Histoire à la petite semaine

Histoire à la petite semaine

Quatrième de couverture

Après la Philosophie et les Maths... une nouvelle matière «à la petite semaine», l'Histoire.
Cette fois-ci, c'est «délocalisation» nature chez Papi avec le cousin Jules et son ballon de rugby.
Retour aux sources total, cela commence par le bain de boue préhistorique du lundi, cela continue jusqu'au dimanche pour un parcours dans les allées d'un jardin jalonné de références historiques.
Le jardin et l'Histoire sont les dadas de ce grand-père qui a la main verte, le coeur un peu rouge et un langage relativement fleuri.
Aux textes vifs et drôles de Rachel Corenblit répondent les illustrations foisonnantes de Cécile Bonbon. Un très bon mélange ici aussi pour aborder une nouvelle «discipline» sans être trop discipliné.

Rachel Corenblit vit à Toulouse avec son mari et ses deux enfants. Après une formation universitaire en philosophie, elle enchaîne les petits boulots, animatrice, documentaliste vacataire dans une médiathèque, avant de s'orienter vers l'enseignement. Professeur des écoles pendant de nombreuses années, elle est aujourd'hui professeur de Lettres à Toulouse.
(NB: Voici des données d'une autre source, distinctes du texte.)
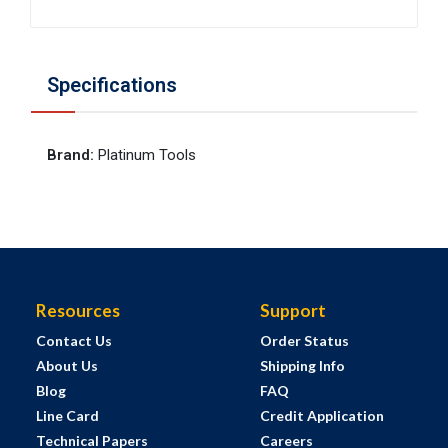
Specifications
Brand
:
Platinum Tools
Resources
Support
Contact Us
Order Status
About Us
Shipping Info
Blog
FAQ
Line Card
Credit Application
Technical Papers
Careers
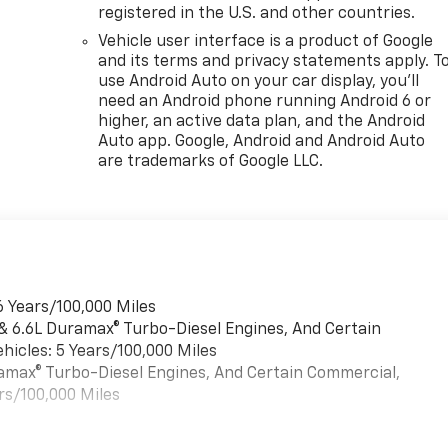
registered in the U.S. and other countries.
Vehicle user interface is a product of Google
and its terms and privacy statements apply. T
use Android Auto on your car display, you'll
need an Android phone running Android 6 or
higher, an active data plan, and the Android
Auto app. Google, Android and Android Auto
are trademarks of Google LLC.
6 Years/100,000 Miles
 & 6.6L Duramax® Turbo-Diesel Engines, And Certain
hicles: 5 Years/100,000 Miles
uramax® Turbo-Diesel Engines, And Certain Commercial,
rs/100,000 Miles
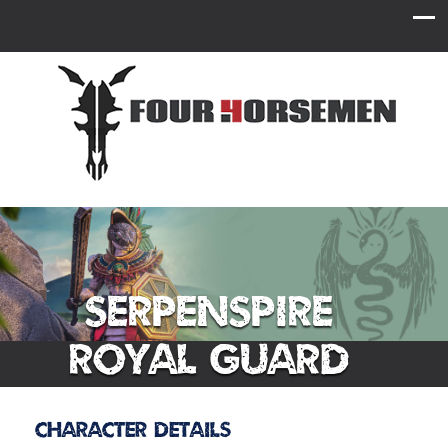
Serpenspire
Royal Guard
Character Details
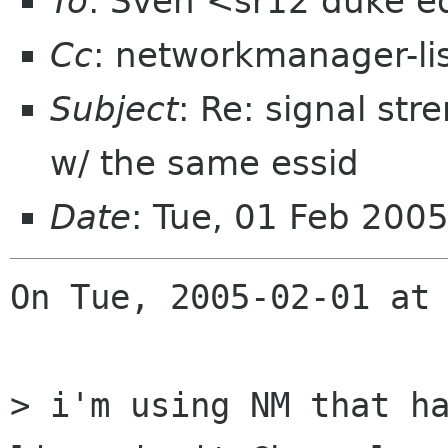
To
: Sven <sr12 duke 
Cc
: networkmanager-li
Subject
: Re: signal str
w/ the same essid
Date
: Tue, 01 Feb 200
On Tue, 2005-02-01 at 
> i'm using NM that ha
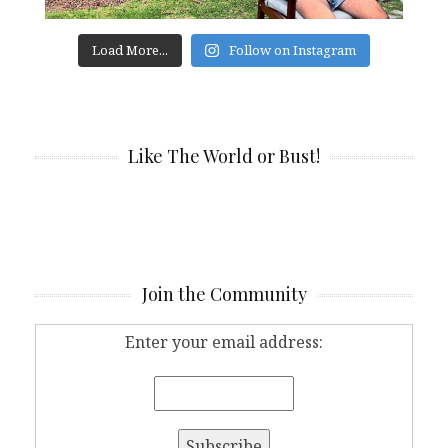
Load More...
Follow on Instagram
Like The World or Bust!
Join the Community
Enter your email address:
Au Rouergue, elle est l'auteur de huit romans dans les collections zig zag, dacodac, doado, et son dernier roman dans la toute nouvelle collection boomerang, Plié de rire/Vert de peur, publié en 2012.

Cécile Bonbon vit et travaille à Toulouse. Après des études aux Beaux-Arts, elle travaille comme graphiste pendant quelques années et collabore ensuite avec de nombreux magazines ainsi qu'avec une marque de vêtements pour fillettes.
Illustratrice depuis plus de 12 ans, elle sème ses illustrations, ses bricolages et ses petits personnages de tissu dans la presse et l'édition jeunesse. Elle a publié de nombreux albums, tout d'abord au Rouergue en 2000, avec Petit Tour et Bonbon, dans la collection 12x12, puis chez Milan, Hatier, Didier Jeunesse, Points de suspension, Bilboquet, Élan Vert et Imaginarium, en Espagne. Son travail implique souvent l'utilisation du tissu qui s'intègre dans ses illustrations au trait.
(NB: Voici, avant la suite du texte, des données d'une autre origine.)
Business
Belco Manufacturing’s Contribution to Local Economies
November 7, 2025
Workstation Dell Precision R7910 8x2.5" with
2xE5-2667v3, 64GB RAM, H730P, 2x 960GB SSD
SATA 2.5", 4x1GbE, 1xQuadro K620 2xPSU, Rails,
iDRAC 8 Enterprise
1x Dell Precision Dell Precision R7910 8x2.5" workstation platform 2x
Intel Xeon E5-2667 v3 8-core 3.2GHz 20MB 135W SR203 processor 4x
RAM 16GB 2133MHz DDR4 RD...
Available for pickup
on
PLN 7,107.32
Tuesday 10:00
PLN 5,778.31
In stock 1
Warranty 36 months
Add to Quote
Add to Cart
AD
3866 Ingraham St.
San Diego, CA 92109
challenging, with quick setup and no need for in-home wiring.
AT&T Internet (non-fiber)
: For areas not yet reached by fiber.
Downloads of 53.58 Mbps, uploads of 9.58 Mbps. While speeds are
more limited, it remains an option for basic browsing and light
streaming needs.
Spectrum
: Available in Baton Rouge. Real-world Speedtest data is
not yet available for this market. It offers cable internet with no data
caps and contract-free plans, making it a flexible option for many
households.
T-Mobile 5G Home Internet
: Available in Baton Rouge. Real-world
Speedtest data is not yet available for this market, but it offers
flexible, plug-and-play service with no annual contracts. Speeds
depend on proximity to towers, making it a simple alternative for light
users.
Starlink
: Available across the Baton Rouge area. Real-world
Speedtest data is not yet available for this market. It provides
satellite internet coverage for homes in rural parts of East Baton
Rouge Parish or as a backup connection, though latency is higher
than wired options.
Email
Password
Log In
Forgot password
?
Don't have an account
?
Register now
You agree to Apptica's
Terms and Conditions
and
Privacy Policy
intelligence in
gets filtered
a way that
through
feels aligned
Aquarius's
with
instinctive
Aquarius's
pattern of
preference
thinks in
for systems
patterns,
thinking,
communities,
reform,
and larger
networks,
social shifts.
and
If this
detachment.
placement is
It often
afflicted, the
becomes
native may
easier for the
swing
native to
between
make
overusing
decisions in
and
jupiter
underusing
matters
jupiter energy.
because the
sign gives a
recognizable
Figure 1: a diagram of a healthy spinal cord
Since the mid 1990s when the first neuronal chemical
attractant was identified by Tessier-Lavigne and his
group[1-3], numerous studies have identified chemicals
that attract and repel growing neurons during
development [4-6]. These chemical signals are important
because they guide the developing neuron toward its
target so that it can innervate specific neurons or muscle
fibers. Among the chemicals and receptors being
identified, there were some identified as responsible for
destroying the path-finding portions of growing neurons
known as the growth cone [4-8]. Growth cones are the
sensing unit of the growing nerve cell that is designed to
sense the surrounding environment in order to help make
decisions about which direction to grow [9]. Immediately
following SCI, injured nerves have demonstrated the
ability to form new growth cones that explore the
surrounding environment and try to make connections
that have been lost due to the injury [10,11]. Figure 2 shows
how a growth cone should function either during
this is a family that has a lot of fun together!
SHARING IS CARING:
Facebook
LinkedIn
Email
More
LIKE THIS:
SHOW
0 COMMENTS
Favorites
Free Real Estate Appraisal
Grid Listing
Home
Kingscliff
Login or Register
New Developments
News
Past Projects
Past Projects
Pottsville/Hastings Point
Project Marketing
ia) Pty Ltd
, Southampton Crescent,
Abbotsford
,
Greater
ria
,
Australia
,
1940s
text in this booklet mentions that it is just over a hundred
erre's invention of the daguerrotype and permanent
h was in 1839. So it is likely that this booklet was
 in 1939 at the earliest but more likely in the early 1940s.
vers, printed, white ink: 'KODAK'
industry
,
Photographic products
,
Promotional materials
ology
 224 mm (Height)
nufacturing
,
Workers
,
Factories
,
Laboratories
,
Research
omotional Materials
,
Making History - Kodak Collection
Extrait de Histoire à la petite semaine

Chaque année, pour les vacances de printemps, je me délocalise une semaine chez papi.
C'est son expression. La délocalisation.
II ajoute qu'en politique, c'est un principe qui le dérange mais que pour ses petits-enfants, il veut bien faire une exception.
C'est comme ça qu'il cause, papi. II le dit en se frottant ses joues couvertes de poils blancs qu'il ne rase pas souvent, en clignant de l'oeil droit. Maman marmonne que papi a un air de sacrée canaille. Elle ne sait pas si c'est une bonne idée de nous laisser trop longtemps avec lui. Elle ne dit rien mais elle le pense si fort que ça clignote dans ses yeux.
Je ne suis pas la seule à être délocalisée à la campagne.
Y a aussi Jules, mon cousin. Qui mesure trois mètres de plus que moi, même s'il a mon âge, et qui passe son temps à parler rugby, vu que c'est son sport préféré. II est à peine sorti de la voiture qu'il balance son ballon ovale dans les azalées.
Et pour papi, y a pas pire crime que d'écrabouiller ses azalées.
Alors, il attend que nos parents aient disparu de l'horizon, il nous demande d'enlever nos chaussures et on s'enfonce dans son jardin.
Marcher sans chaussures, c'est interdit par ma mère. C'est vrai, papi est une sacrée canaille.